Ekta Gavas, Anoop Namboodiri

2023

Abstract

For decades, fingerprint recognition has been prevalent for security, forensics, and other biometric applications. However, the availability of good-quality fingerprints is challenging, making recognition difficult. Fingerprint images might be degraded with a poor ridge structure and noisy or less contrasting backgrounds. Hence, fingerprint enhancement plays a vital role in the early stages of the fingerprint recognition/verification pipeline. In this paper, we investigate and improvise the encoder-decoder style architecture and suggest intuitive modifications to U-Net to enhance low-quality fingerprints effectively. We investigate the use of Discrete Wavelet Transform (DWT) for fingerprint enhancement and use a wavelet attention module instead of max pooling which proves advantageous for our task.
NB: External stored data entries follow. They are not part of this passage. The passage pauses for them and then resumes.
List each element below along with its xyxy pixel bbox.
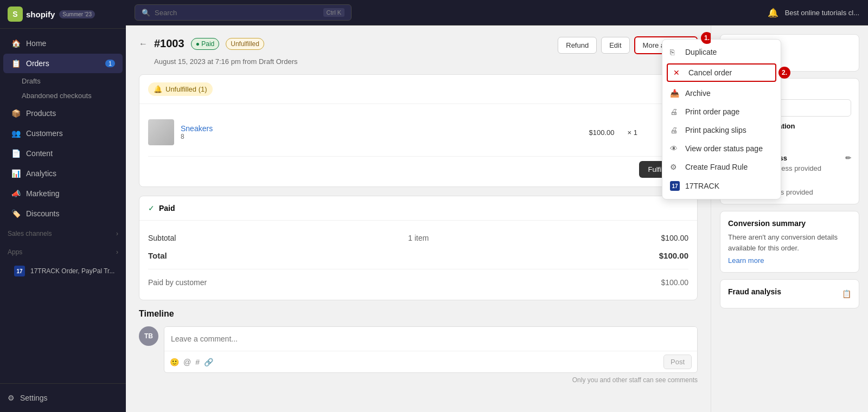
orders-badge: 1 — [105, 60, 115, 67]
cancel-icon: ✕ — [673, 68, 683, 77]
post-button[interactable]: Post — [663, 355, 692, 369]
product-row: Sneakers 8 $100.00 × 1 $100.00 — [148, 113, 688, 152]
store-name: Best online tutorials cl... — [785, 9, 859, 17]
sidebar-item-discounts[interactable]: 🏷️ Discounts — [3, 204, 123, 223]
dropdown-print-order[interactable]: 🖨 Print order page — [662, 102, 781, 121]
refund-button[interactable]: Refund — [558, 37, 597, 54]
product-image — [148, 119, 174, 145]
sidebar-nav: 🏠 Home 📋 Orders 1 Drafts Abandoned check… — [0, 29, 126, 383]
search-input[interactable] — [155, 9, 319, 17]
order-main: ← #1003 ● Paid Unfulfilled Refund Edit M… — [126, 25, 711, 412]
print-order-icon: 🖨 — [670, 107, 680, 116]
step2-badge: 2. — [778, 67, 790, 79]
hashtag-icon[interactable]: # — [195, 358, 200, 366]
sidebar-item-orders[interactable]: 📋 Orders 1 — [3, 54, 123, 73]
comment-box: 🙂 @ # 🔗 Post — [164, 326, 698, 373]
sidebar-item-drafts[interactable]: Drafts — [0, 74, 126, 88]
conversion-text: There aren't any conversion details avai… — [728, 232, 851, 253]
content-icon: 📄 — [11, 149, 21, 158]
sales-channels-section: Sales channels › — [0, 226, 126, 242]
sidebar-item-marketing[interactable]: 📣 Marketing — [3, 184, 123, 203]
fraud-title: Fraud analysis — [728, 287, 781, 296]
customers-icon: 👥 — [11, 128, 21, 138]
dropdown-fraud-rule[interactable]: ⚙ Create Fraud Rule — [662, 158, 781, 176]
order-header-row: ← #1003 ● Paid Unfulfilled Refund Edit M… — [139, 36, 698, 54]
view-status-icon: 👁 — [670, 144, 680, 153]
dropdown-print-packing[interactable]: 🖨 Print packing slips — [662, 121, 781, 139]
sidebar-item-abandoned[interactable]: Abandoned checkouts — [0, 88, 126, 103]
product-info: Sneakers 8 — [181, 124, 583, 140]
paid-badge: ● Paid — [191, 38, 220, 50]
17track-menu-icon: 17 — [670, 181, 680, 191]
payment-card: ✓ Paid Subtotal 1 item $100.00 Total $10… — [139, 196, 698, 300]
payment-divider — [148, 269, 688, 269]
sidebar-header: S shopify Summer '23 — [0, 0, 126, 29]
fraud-header: Fraud analysis 📋 — [728, 287, 851, 300]
orders-icon: 📋 — [11, 59, 21, 68]
search-bar[interactable]: 🔍 Ctrl K — [135, 4, 352, 21]
settings-item[interactable]: ⚙ Settings — [8, 389, 118, 407]
unfulfilled-card: 🔔 Unfulfilled (1) ··· Sneakers 8 — [139, 74, 698, 187]
timeline-section: Timeline TB 🙂 @ # 🔗 Post Only y — [139, 309, 698, 384]
timeline-title: Timeline — [139, 309, 698, 319]
fraud-rule-icon: ⚙ — [670, 163, 680, 171]
product-price: $100.00 — [589, 128, 615, 137]
analytics-icon: 📊 — [11, 169, 21, 178]
dropdown-17track[interactable]: 17 17TRACK — [662, 176, 781, 196]
settings-icon: ⚙ — [8, 394, 15, 402]
shopify-logo: S shopify — [8, 7, 55, 22]
fulfill-btn-row: Fulfill item — [148, 156, 688, 178]
logo-text: shopify — [26, 10, 55, 19]
duplicate-icon: ⎘ — [670, 48, 680, 56]
product-variant: 8 — [181, 133, 583, 140]
product-qty: × 1 — [628, 128, 637, 137]
fraud-icon: 📋 — [842, 289, 851, 298]
sidebar-item-home[interactable]: 🏠 Home — [3, 34, 123, 53]
sidebar-footer: ⚙ Settings — [0, 383, 126, 412]
comment-input[interactable] — [164, 327, 697, 351]
marketing-icon: 📣 — [11, 189, 21, 198]
topbar-right: 🔔 Best online tutorials cl... — [768, 8, 859, 18]
sidebar-item-17track[interactable]: 17 17TRACK Order, PayPal Tr... — [3, 261, 123, 281]
more-actions-dropdown: ⎘ Duplicate ✕ Cancel order 2. 📥 Archive … — [662, 39, 781, 199]
sidebar-item-customers[interactable]: 👥 Customers — [3, 124, 123, 143]
discounts-icon: 🏷️ — [11, 209, 21, 218]
dropdown-archive[interactable]: 📥 Archive — [662, 84, 781, 102]
unfulfilled-emoji: 🔔 — [154, 85, 162, 93]
print-packing-icon: 🖨 — [670, 126, 680, 134]
timeline-note: Only you and other staff can see comment… — [139, 376, 698, 384]
search-icon: 🔍 — [142, 9, 150, 17]
fraud-card: Fraud analysis 📋 — [720, 279, 859, 308]
sidebar: S shopify Summer '23 🏠 Home 📋 Orders 1 D… — [0, 0, 126, 412]
search-shortcut: Ctrl K — [323, 8, 345, 17]
dropdown-view-status[interactable]: 👁 View order status page — [662, 139, 781, 158]
notification-bell[interactable]: 🔔 — [768, 8, 778, 18]
comment-footer: 🙂 @ # 🔗 Post — [164, 351, 697, 372]
edit-button[interactable]: Edit — [601, 37, 629, 54]
order-header: ← #1003 ● Paid Unfulfilled — [139, 37, 558, 50]
subtotal-row: Subtotal 1 item $100.00 — [148, 229, 688, 247]
sidebar-item-analytics[interactable]: 📊 Analytics — [3, 164, 123, 183]
archive-icon: 📥 — [670, 89, 680, 98]
dropdown-duplicate[interactable]: ⎘ Duplicate — [662, 43, 781, 61]
back-button[interactable]: ← — [139, 39, 148, 49]
unfulfilled-badge: Unfulfilled — [226, 38, 264, 50]
conversion-card: Conversion summary There aren't any conv… — [720, 211, 859, 273]
dropdown-cancel[interactable]: ✕ Cancel order 2. — [667, 63, 776, 82]
step1-badge: 1. — [701, 32, 711, 44]
conversion-title: Conversion summary — [728, 219, 851, 228]
17track-icon: 17 — [14, 266, 25, 276]
product-name[interactable]: Sneakers — [181, 124, 583, 133]
shipping-edit-icon[interactable]: ✏ — [845, 154, 851, 162]
timeline-input-area: TB 🙂 @ # 🔗 Post — [139, 326, 698, 373]
sidebar-item-products[interactable]: 📦 Products — [3, 104, 123, 123]
learn-more-link[interactable]: Learn more — [728, 256, 851, 265]
paid-by-row: Paid by customer $100.00 — [148, 274, 688, 291]
logo-icon: S — [8, 7, 23, 22]
sidebar-item-content[interactable]: 📄 Content — [3, 144, 123, 163]
paid-icon: ✓ — [148, 204, 155, 213]
order-subtitle: August 15, 2023 at 7:16 pm from Draft Or… — [154, 57, 698, 66]
attachment-icon[interactable]: 🔗 — [204, 358, 213, 366]
mention-icon[interactable]: @ — [183, 358, 191, 366]
emoji-icon[interactable]: 🙂 — [170, 358, 179, 366]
Moreover, we replace regular convolutions with depthwise separable convolutions, which significantly reduces the memory footprint of the model without degrading the performance. We also demonstrate that incorporating domain knowledge with fingerprint minutiae prediction task can improve fingerprint reconstruction through multi-task learning. Furthermore, we also integrate the orientation estimation task to propagate the knowledge of ridge orientations to enhance the performance further. We present the experimental results and evaluate our model on FVC 2002 and NIST SD302 databases to show the effectiveness of our approach compared to previous works.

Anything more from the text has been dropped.